*** EXTRACTED INFORMATION ***

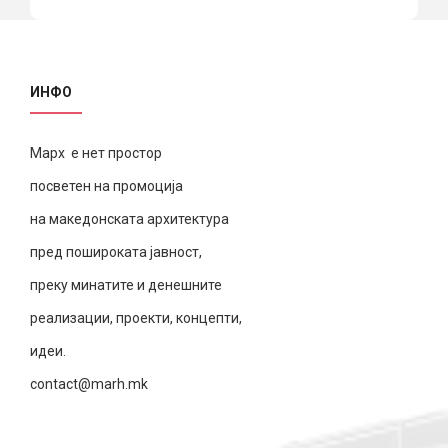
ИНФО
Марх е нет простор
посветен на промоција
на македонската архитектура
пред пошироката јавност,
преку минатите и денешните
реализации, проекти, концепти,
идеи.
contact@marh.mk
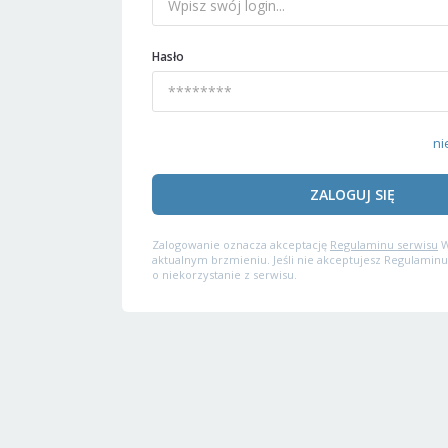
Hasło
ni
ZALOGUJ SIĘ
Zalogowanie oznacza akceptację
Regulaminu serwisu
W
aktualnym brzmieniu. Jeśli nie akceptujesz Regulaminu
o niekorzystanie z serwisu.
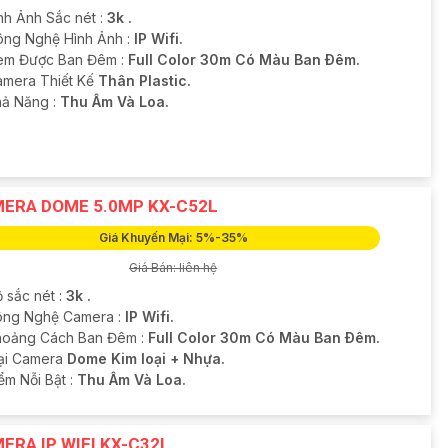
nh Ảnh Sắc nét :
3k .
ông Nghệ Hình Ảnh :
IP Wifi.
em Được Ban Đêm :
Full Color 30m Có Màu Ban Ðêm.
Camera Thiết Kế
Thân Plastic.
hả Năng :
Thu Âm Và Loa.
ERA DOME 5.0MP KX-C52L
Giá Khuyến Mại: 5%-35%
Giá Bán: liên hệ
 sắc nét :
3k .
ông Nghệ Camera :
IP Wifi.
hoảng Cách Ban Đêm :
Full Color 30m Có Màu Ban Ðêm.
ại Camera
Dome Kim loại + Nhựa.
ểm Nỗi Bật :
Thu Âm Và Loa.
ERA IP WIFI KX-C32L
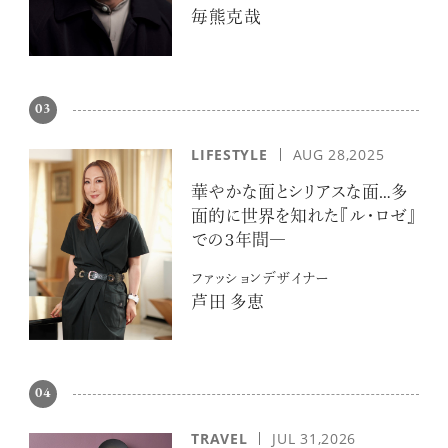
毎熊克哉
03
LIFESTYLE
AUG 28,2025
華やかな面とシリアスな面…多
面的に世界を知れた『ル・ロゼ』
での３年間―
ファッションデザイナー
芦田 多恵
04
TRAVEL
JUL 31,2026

*** End of EXTRACTED INFORMATION ***

▶ _TASK_
Please go through the entries and show every line with the word "Regulaminu".

▶ _TASK RESULT_
Regulaminu serwisu
aktualnym brzmieniu. Jeśli nie akceptujesz Regulaminu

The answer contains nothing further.